Ruth thought about Xavier and pictured the two of them with a family of their own, baking cookies, hustling little ones out of the house for school in the morning. Xavier in cahoots with the kids, cracking corny jokes and conspiring with them to do something indulgent while she remained the practical one.
Finally, Ruth said, “How’s he doing?”
Leaning back in her chair, Verna said, “Last night he started screaming. When I went in his room, I could tell he was having a nightmare.”
“Everything that happened at the river was terrifying.” Ruth paused before saying, “I didn’t mean for him to find out about me this way. I didn’t even know who or where he was until a little over a week ago.”
Verna held up a hand to stop her. “I thought about this day so many times. I pictured it. What you would say. What I’d say. But I knew this day would come. That you’d show up at my door. But I always thought it would be me or Harold who told Corey he was adopted.”
Unsure of how to respond, Ruth looked down at her hands and said, “I know it was hard for him to hear the truth that way. I’m just glad I showed up at the river when I did.”
Something fiery flared in Verna’s eyes. “Don’t expect my gratitude.”
“No. No, I’m not expecting anything.”
“You came to town and befriended Midnight, playing mother to him. He’s a fragile boy and you got him all worked up. Those cops could’ve shot and killed my son. Corey told us about Midnight daring him to fire that gun and then calling the police.”
“I had no idea Midnight knew the truth, and I didn’t realize how angry and resentful he’d become.” Ruth chose a chair next to Verna’s, slowly lowering herself into the seat. The two women sat quietly, avoiding each other’s eyes.
This time when Verna spoke, her voice registered low and soft, the kind you had to lean in to hear. “When Pastor Bumpus told us about the baby, I’d just had my fourth miscarriage. Some of it was from stress probably. You never know for sure, though, why your body betrays you.” She twisted the tie from a bread bag around her index finger.
Had the Cunninghams been desperate enough to participate in a fraudulent adoption just to become parents?
Verna’s eyes hardened and she looked directly at Ruth. “That boy is ours in every way that matters. We are the only family he knows.” Her words sounded like a preemptive strike in case Ruth wanted to reclaim her son.
In a reflective tone, she said, “I’ll never forget when Pastor placed Corey in my arms for the first time. It was hot that day when he brought him here to our house. I still swaddled him in a blanket, and Corey kept his eyes on me, followed me everywhere. That night, I told Harold he had the air-conditioning set too high. I didn’t want Corey to catch pneumonia.”
“What about your husband? How did he feel about raising a child that wasn’t his own?
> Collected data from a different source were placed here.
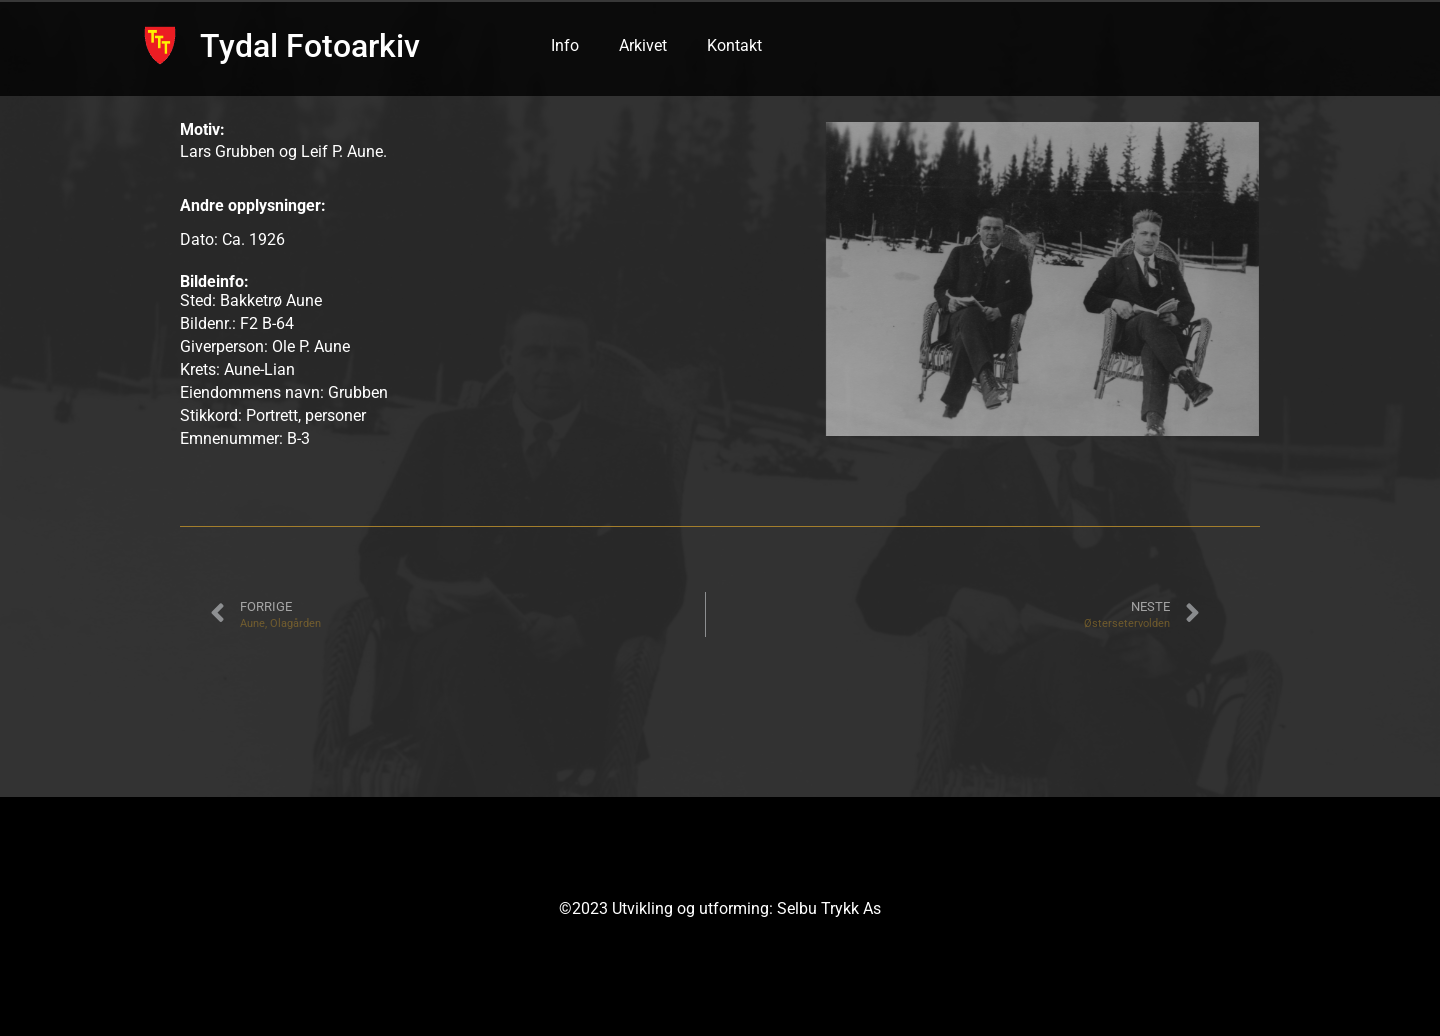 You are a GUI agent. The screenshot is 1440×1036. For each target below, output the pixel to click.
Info (565, 45)
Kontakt (734, 45)
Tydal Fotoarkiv (310, 46)
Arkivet (643, 45) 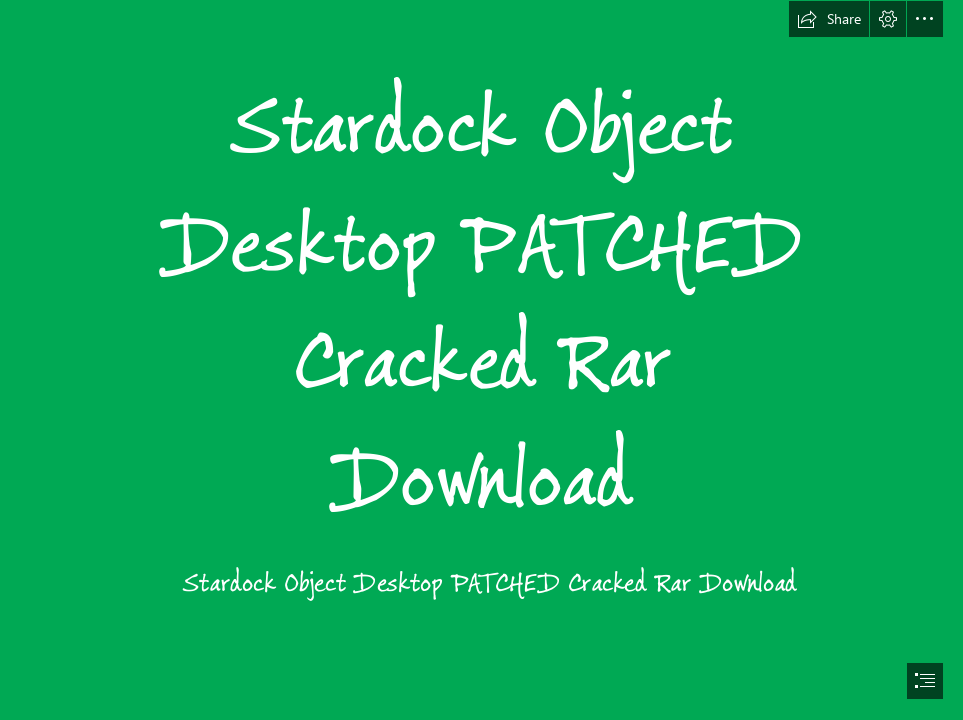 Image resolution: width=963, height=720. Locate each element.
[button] (829, 19)
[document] (481, 360)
Biologically, I mean.” Xavier’s words replayed in Ruth’s head, his assurances that he could have handled the truth and loved Corey as his own.
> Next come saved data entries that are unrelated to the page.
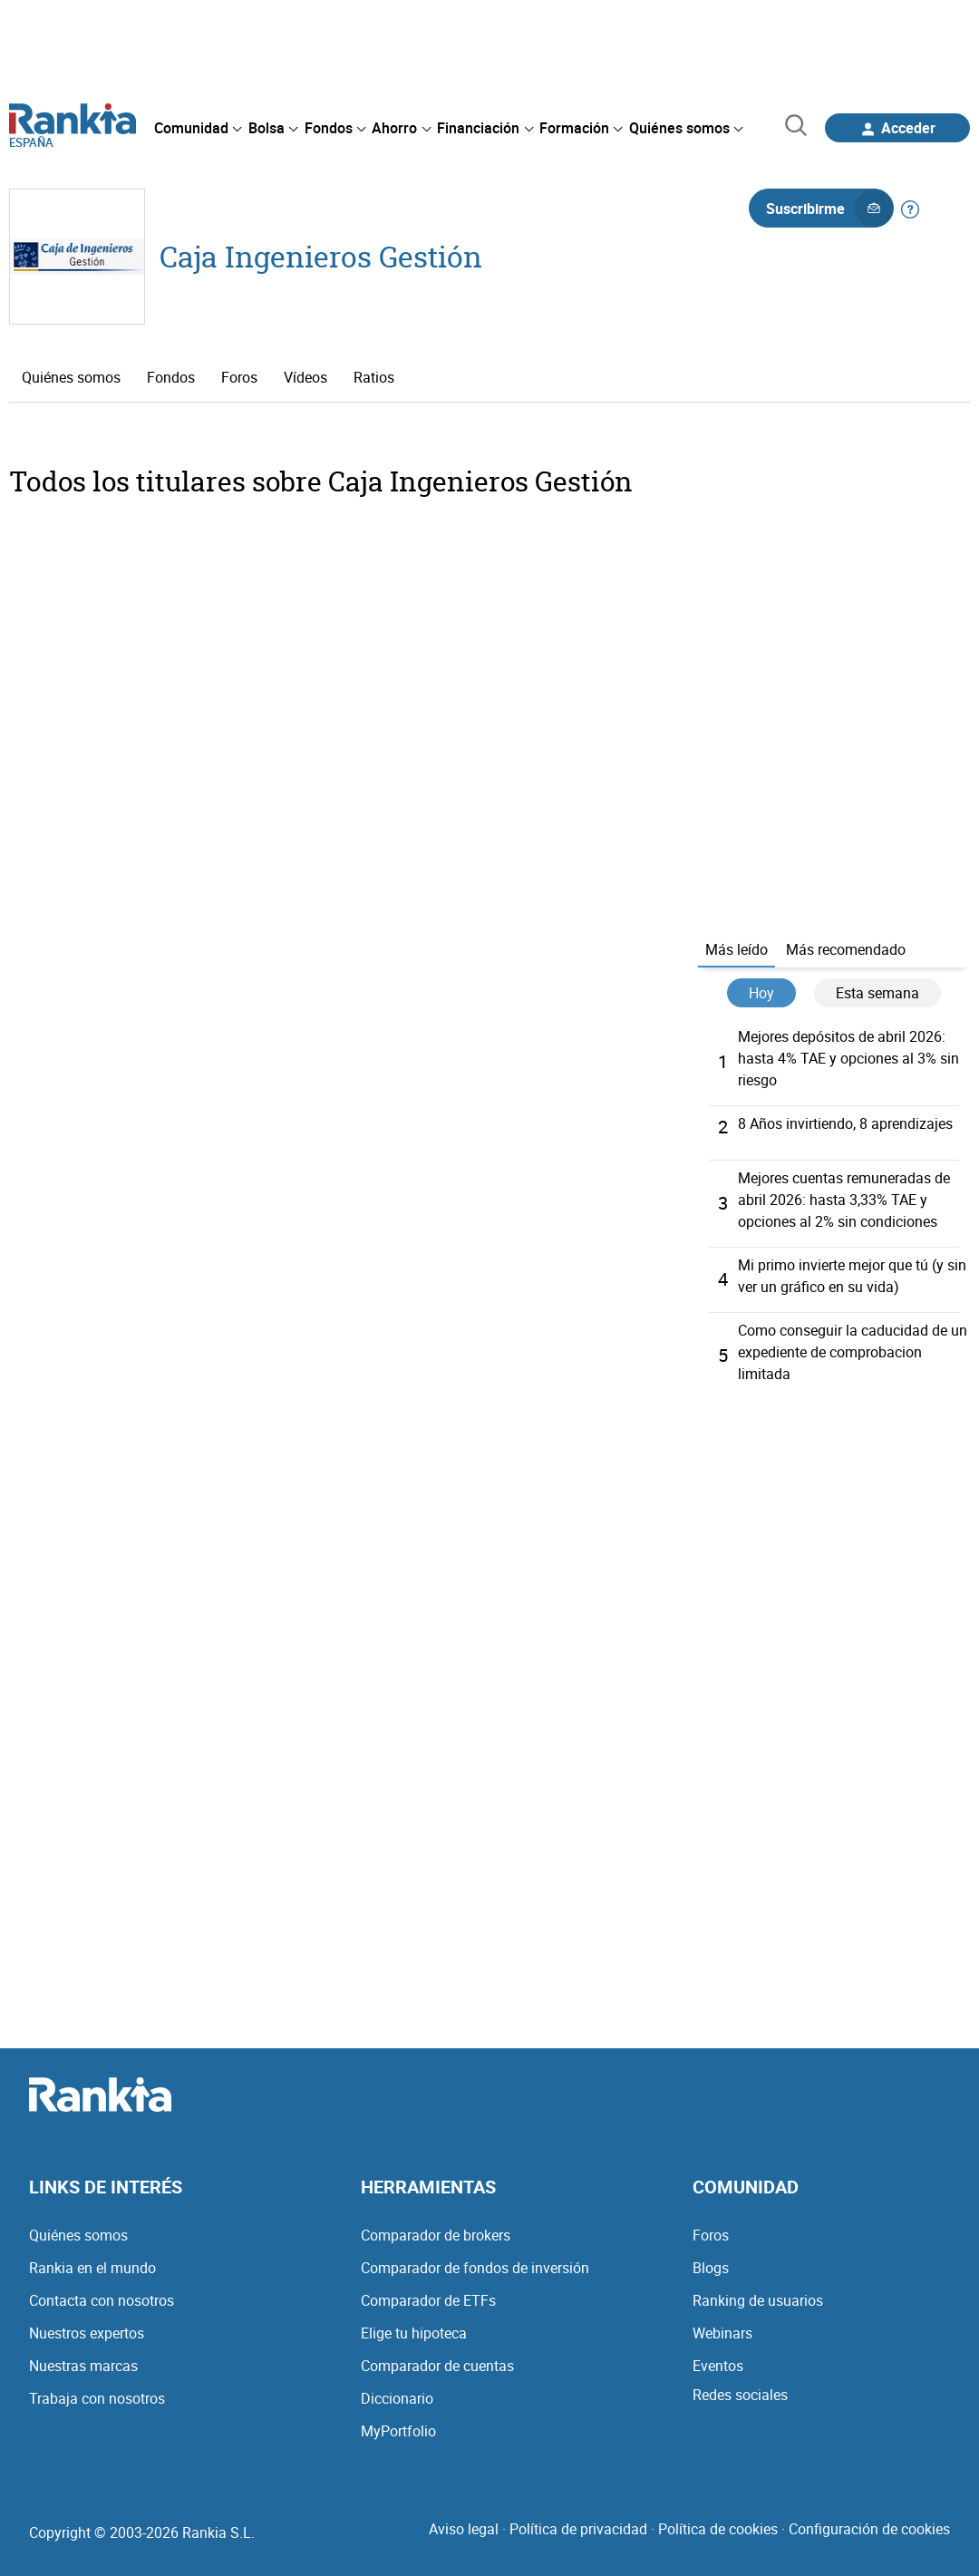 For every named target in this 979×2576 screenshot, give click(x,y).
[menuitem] (197, 127)
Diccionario (397, 2398)
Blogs (711, 2268)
The corners of Verna’s mouth turned up slightly. “I swear, the minute Harold laid eyes on Corey, he said, ‘That boy’s got my nose and my chin.’” Verna laughed at the memory. “The older Corey gets, the more people swear they look alike, and Harold just smiles and doesn’t tell them any different.”
Ruth looked at this woman, trying to read her face, wondering how much she knew about Corey’s adoption. “Do you worry, though, that everything could be upended?” She paused before saying, “I know about Stanley DeAngelo and what he did.”
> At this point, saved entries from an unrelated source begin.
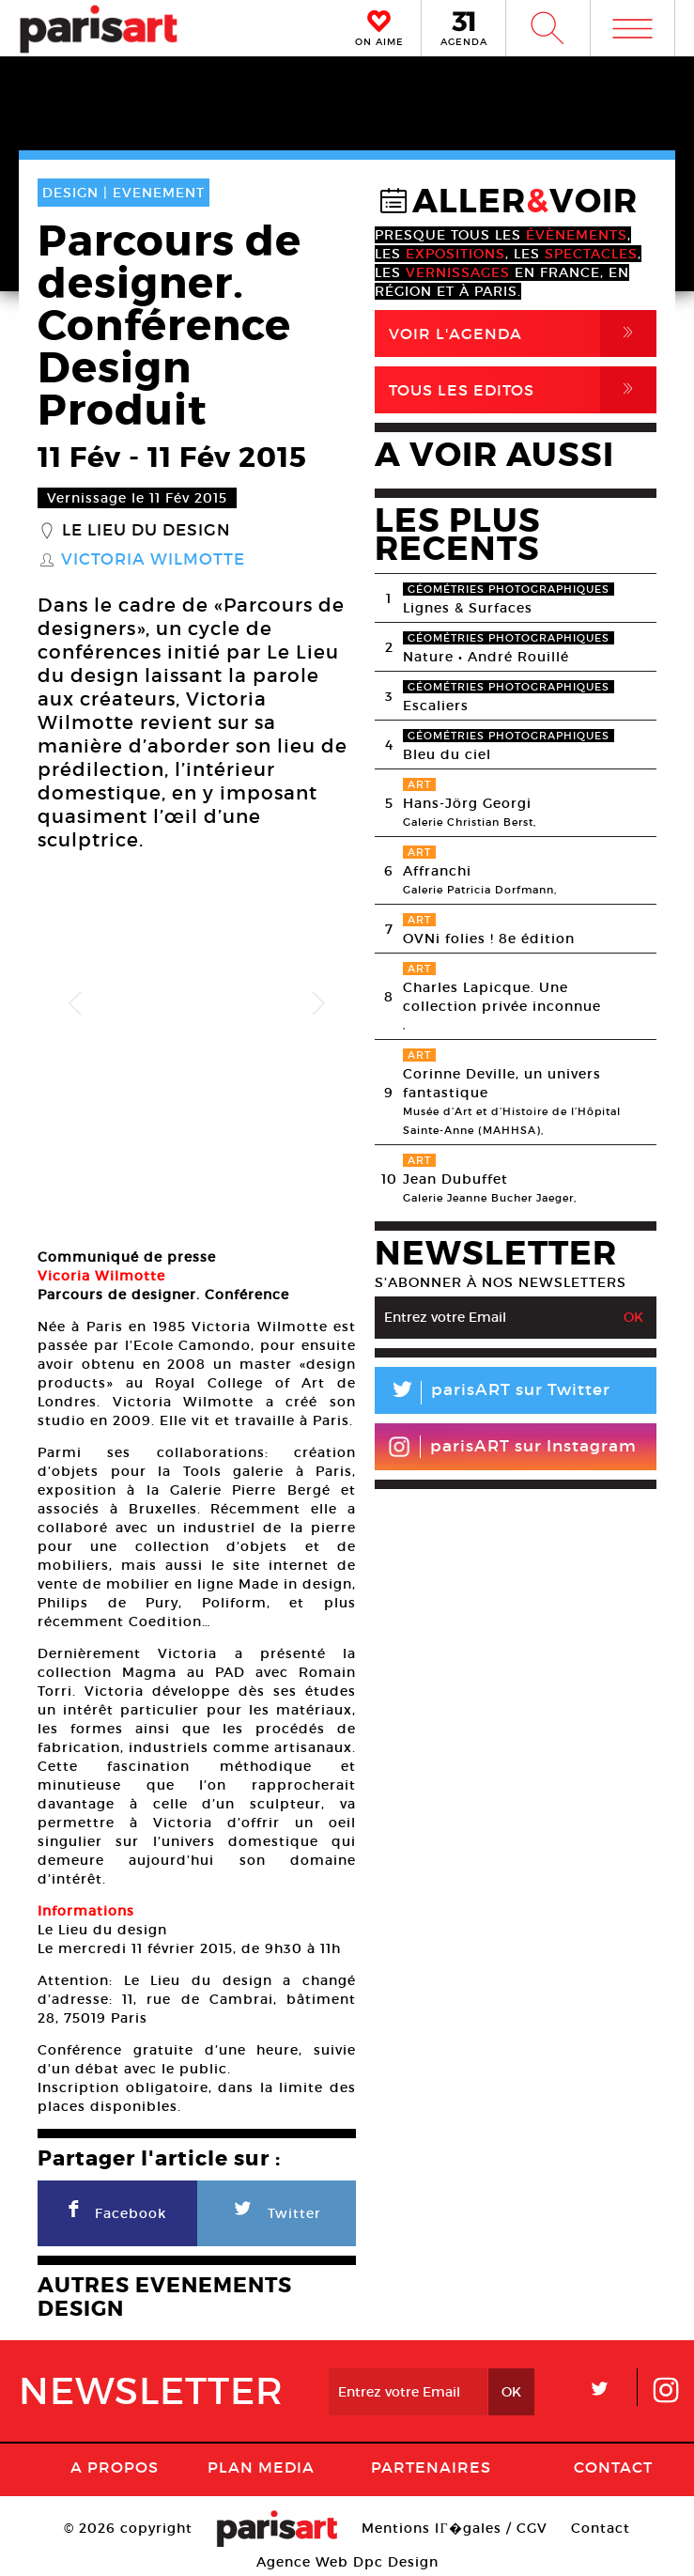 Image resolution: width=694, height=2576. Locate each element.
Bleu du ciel (447, 754)
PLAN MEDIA (261, 2462)
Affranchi (437, 870)
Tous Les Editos (522, 389)
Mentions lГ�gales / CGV (454, 2523)
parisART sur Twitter (492, 1392)
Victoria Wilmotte (153, 560)
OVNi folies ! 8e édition (489, 938)
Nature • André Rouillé (486, 656)
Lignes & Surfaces (467, 607)
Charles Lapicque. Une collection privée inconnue (502, 997)
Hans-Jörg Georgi (467, 803)
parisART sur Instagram (512, 1446)
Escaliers (436, 705)
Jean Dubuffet (455, 1179)
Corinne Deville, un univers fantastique (502, 1083)
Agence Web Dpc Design (347, 2557)
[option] (197, 1004)
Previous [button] (75, 1004)
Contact (613, 2462)
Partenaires (431, 2462)
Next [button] (318, 1004)
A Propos (114, 2462)
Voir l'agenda (522, 333)
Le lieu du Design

Tess’s friend said criminal laws in Indiana had changed and crimes were reclassified after 1997. Still, he suspected DeAngelo would be guilty of forgery or counterfeiting for having Mama sign adoption forms falsely claiming to be the birth mother. He also felt certain that DeAngelo had committed a federal crime by defrauding a state institution. That meant Mama and the Cunninghams could be culpable for their involvement in the crime.